I soldi ricavati sono poi confluiti nei lavori dell'attività commerciale, come ha detto la moglie Benedetto Rubino qualche giorno dopo nel corso di una telefonata: “Mi sono venduta un quadro per i lavori... e così c’ho mille euro”.
La provenienza dei beni di valore provenivano infatti da una rapina multimiliardaria realizzata nel 1991 - avallata da Cosa Nostra -  messa in atto da Francesco Paolo Maniscalco ai danni della Sicilcassa di Palermo, dalla quale furono sottratti circa 26 miliardi di lire in denaro contante e beni preziosi.
“Noi abbiamo avuto una parte di questa rapina - hanno raccontato il collaboratore di giustizia Salvatore Cancemi e Calogero Ganci - diciamo Cosa nostra ha avuto una parte”.
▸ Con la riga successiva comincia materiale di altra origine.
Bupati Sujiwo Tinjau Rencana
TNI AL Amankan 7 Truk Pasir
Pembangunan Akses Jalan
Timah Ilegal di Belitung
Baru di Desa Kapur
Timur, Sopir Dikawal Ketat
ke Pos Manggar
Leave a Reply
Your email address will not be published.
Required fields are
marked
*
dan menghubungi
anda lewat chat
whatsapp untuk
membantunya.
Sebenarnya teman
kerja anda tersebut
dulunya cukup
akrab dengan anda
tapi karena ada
Infatti dopo aver realizzato la rapina, Maniscalco aveva messo a disposizione di Cosa nostra e di Totò Riina in persona una parte dei beni sottratti.
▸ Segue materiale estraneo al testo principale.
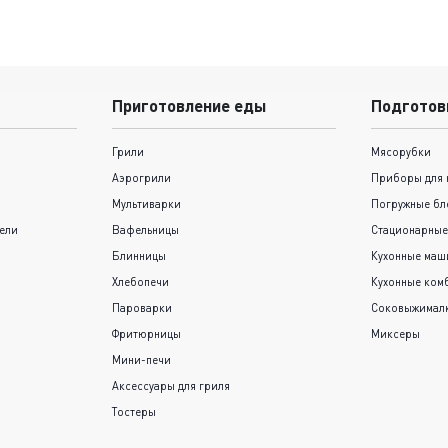
Приготовление еды
Подготов
Грили
Мясорубки
Аэрогрили
Приборы для 
Мультиварки
Погружные бл
ели
Вафельницы
Стационарные
Блинницы
Кухонные ма
Хлебопечи
Кухонные ком
Пароварки
Соковыжимал
Фритюрницы
Миксеры
Мини-печи
Аксессуары для гриля
Тостеры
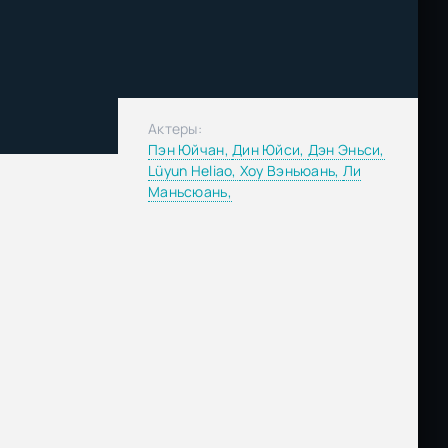
Актеры:
Пэн Юйчан,
Дин Юйси,
Дэн Эньси,
Lüyun Heliao,
Хоу Вэньюань,
Ли
Маньсюань,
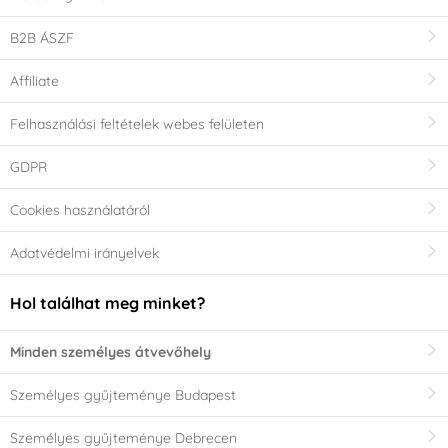
B2B ÁSZF
Affiliate
Felhasználási feltételek webes felületen
GDPR
Cookies használatáról
Adatvédelmi irányelvek
Hol találhat meg minket?
Minden személyes átvevőhely
Személyes gyűjteménye Budapest
Személyes gyűjteménye Debrecen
A questo si aggiungono altri fatti delittuosi come la rapina che svuotò il caveau del Monte di Pietà, sempre a Palermo (oro e gioielli per 18 miliardi di lire di cui non si è saputo più nulla) oppure  la tentata rapina nel 1987 al Banco di Sicilia di Palermo, in cui Maniscalco insieme a Francesco Picarella (affiliato anche lui a Cosa Nostra) seguirono i sopralluoghi all’interno dell’istituto di credito. Quell'episodio aveva visto la partecipazione anche di Ruggero Vernengo, uomo d’onore della famiglia di Santa Maria di Gesù, nonché cugino di Pietro Vernengo detto “U Tistuni”, esponente di vertice del mandamento di Santa Maria di Gesù.